After the ridicule he found heaped on him following his farcical Daily Record ‘column’ last Tuesday, today he was in a more conciliatory mood.
No mention of his mummy and his yearning to free her from the chains of wage slavery.
Rather positive talk about winning silverware and fighting for second place. Even some well placed displays of his Hibee credentials – and his distaste for Hearts.
If this really is a sudden change of heart the reason behind it might well be hidden later in the column. Thomson’s half hearted protest about his disappointment with Neil Lennon for trying to get Scott Brown sent off can’t conceal the nagging admiration he must feel for the Celtic captain.
Lennon is much maligned by fans up and down the country. Often the criticism is fair. And as Hibs battered Celtic for much of the match Lennon must have wondered why he still puts his body through 90 minutes week after week.
More than once Guillame Beuzelin made Lennon look as lumbering and dimwitted as a carthorse approaching the knacker’s yard.
But from somewhere Lennon found the strength to orchestrate the comeback. Referee Mike McCurry will not be proud of the way he allowed the Irishman to dominate him in the second half.
Thomson thought Lennon looked “beaten” when Hibs went two up. Lennon doesn’t know the meaning of word.
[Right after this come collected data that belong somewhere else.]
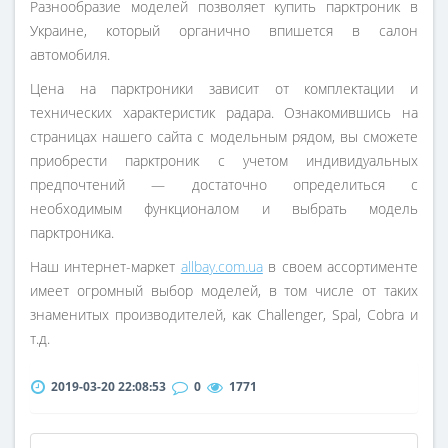
Разнообразие моделей позволяет купить парктроник в
Украине, который органично впишется в салон
автомобиля.
Цена на парктроники зависит от комплектации и
технических характеристик радара. Ознакомившись на
страницах нашего сайта с модельным рядом, вы сможете
приобрести парктроник с учетом индивидуальных
предпочтений — достаточно определиться с
необходимым функционалом и выбрать модель
парктроника.
Наш интернет-маркет
allbay.com.ua
в своем ассортименте
имеет огромный выбор моделей, в том числе от таких
знаменитых производителей, как Challenger, Spal, Cobra и
т.д.
2019-03-20 22:08:53
0
1771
With Beuzelin and Ivan Sproule tiring Hibs needed the pace and work rate of that other, allegedly, want-away Hibee Scott Brown.
Lennon sucked Brown into a personal dual – which they were both lucky didn’t result in red cards – and the young midfielder was duly posted missing.
Thomson too, trying to play the captain’s role for which he is not yet ready, spent too much energy trying to placate Brown. Lennon and Evander Sno duly took over the midfield.
He didn’t score but it was Lennon that hauled Celtic back into this match. If he wonders why he often doesn’t get credit for contributions like that he need look no further than the way he taunted Brown after Celtic’s equaliser.
Neil Lennon is not a man many people could claim to like as a footballer. Much of his game is psychological. It’s ugly. But he gets away with it and it gets his team results.
Physically and mentally he has a strength that Kevin Thomson and Scott Brown lack. They’re more likely to discover that strength learning in the heat of the SPL with a wonderfully talented Hibs side than toiling with their old mates Derek Riordan and Ian Murray in the reserves at Parkhead or Ibrox.
Maybe Kevin Thomson has realised that in time to pull back from the brink.